Rena Gould of the IHS Northern Navajo Medical Center details potential radiological diseases and their symptoms; at right,
the Kayenta Homes in Arizona illustrate how exposed communities are on the open, western plains to windborne dust and
toxins. The dwellings are among thousands managed by the Navajo Housing Authority across three western states
.  

“People may be eligible, but don’t realize it,” said Lloyd, who received her MPH from Tulane University’s School of Public Health and Tropical Medicine. “We get the information out, communicate the importance of prevention and early detection,” but many survivors “are older or geographically isolated, not aware of their exposure, the extent of it, or that they’re able to file” for monetary claims.

So the old ledger book represents a treasure trove of potential radiation victims who appeared in the Western movies of that era. It was on a visit to the desert in March that Lloyd and Department of Justice attorneys first learned about it.

Today, the Navajo Uranium Workers are using the old ledger to search for the actors, Lloyd said, “a very innovative approach to solving a decades-old challenge” in locating people who might be unknowingly suffering from radiogenic cancers and other illnesses.

“There are often no physical addresses in Indian country,” she added.

The eight HRSA-funded RESEP clinics are mostly beset by jam-packed screening schedules.  But they are adept at operating off site and “finding clinic space for screenings, especially chest X-rays and spirometry,” said Lloyd.

Patients are mainly Native American and Hispanic – many, low-income and lacking health coverage. RESEP grantees are practiced at early diagnosis and treatment, and also offer assistance in documenting eligibility for compensation.

Left to right: Jarvina Lee, Navajo Uranium Workers union; Jason Bougere, DOJ attorney; Keith Williams, DOJ Claims Examiner; Luci Begay, Outreach Coordinator, Utah Navajo Health Systems; Dr. Linda Knedler, IHS Project Director; Unidentified (back row); Rena Gould, IHS Outreach Coordinator; Katherine Lloyd, HRSA; Candie Toliver, DOJ Claims Examiner.
Left to right: Jarvina Lee, Navajo Uranium Workers union; Jason Bougere, DOJ attorney; Keith Williams,
DOJ  Claims Examiner; Luci Begay, Outreach Coordinator, Utah Navajo Health Systems; Dr. Linda Knedler,
IHS Project Director;  Unidentified (back row);  Rena Gould, IHS Outreach Coordinator;  Katherine Lloyd, HRSA;
Candie Toliver, DOJ Claims Examiner.

Multiple federal agencies are involved – including Labor, Energy and CDC. HRSA funds clinics in five of the 12 most-affected states: Arizona, Colorado, Nevada, New Mexico and Utah. Others include Idaho, North and South Dakota, Oregon, Texas, Washington and Wyoming.

Lloyd said an influx of applicants is expected over the next nine years as the legislation approaches its sunset date.
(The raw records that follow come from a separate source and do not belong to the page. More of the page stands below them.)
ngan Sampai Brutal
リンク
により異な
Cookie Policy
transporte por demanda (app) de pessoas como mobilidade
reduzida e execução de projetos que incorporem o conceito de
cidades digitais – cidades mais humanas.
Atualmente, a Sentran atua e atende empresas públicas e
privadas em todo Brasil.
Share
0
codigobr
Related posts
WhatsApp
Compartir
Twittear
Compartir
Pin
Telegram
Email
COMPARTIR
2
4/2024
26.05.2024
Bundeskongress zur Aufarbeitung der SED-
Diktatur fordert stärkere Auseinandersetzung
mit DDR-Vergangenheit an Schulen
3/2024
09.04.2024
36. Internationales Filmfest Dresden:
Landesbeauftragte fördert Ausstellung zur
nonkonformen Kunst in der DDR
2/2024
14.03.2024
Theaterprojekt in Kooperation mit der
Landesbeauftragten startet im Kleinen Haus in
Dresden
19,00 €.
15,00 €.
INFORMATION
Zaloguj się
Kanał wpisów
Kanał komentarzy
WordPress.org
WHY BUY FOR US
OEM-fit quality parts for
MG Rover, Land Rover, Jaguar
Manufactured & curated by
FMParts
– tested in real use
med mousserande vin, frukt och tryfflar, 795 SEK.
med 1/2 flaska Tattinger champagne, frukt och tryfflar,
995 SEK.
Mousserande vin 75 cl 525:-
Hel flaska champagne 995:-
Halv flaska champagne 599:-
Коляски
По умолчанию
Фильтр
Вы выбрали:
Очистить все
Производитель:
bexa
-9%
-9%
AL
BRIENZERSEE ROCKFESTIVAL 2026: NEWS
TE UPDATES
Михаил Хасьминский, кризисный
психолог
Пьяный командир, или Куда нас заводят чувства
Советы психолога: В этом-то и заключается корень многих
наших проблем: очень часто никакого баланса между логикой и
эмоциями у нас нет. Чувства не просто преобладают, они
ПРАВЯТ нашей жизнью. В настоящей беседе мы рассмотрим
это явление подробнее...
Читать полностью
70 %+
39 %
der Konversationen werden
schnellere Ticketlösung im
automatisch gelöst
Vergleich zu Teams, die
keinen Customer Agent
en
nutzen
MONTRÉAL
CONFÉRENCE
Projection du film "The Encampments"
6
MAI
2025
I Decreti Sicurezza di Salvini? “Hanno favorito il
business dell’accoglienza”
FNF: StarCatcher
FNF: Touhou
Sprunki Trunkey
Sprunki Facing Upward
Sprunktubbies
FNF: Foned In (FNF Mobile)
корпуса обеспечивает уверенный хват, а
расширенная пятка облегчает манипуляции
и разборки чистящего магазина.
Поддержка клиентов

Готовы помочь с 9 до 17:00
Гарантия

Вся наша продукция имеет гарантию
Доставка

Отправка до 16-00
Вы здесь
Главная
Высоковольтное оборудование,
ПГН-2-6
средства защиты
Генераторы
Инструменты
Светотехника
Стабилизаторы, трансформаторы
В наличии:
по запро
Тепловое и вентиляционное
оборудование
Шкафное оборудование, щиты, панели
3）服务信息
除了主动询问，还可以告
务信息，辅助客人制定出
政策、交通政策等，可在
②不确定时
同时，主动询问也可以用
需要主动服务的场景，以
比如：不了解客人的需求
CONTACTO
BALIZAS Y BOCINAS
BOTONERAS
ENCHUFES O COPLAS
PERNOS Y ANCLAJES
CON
HRSA's RESEP grantees are: San Juan Health Services, Inc., Monticello, UT; North Country Healthcare Inc., Flagstaff, AZ; National Jewish Health, Denver, CO; University of New Mexico Health Sciences Center; University of Nevada School of Medicine; Dixie Regional Healthcare Intermountain Healthcare, Inc., St. George, UT; Navajo Health Systems, Montezuma Creek, UT; Indian Health Service, Northern Navajo Medical Center, Shiprock, NM.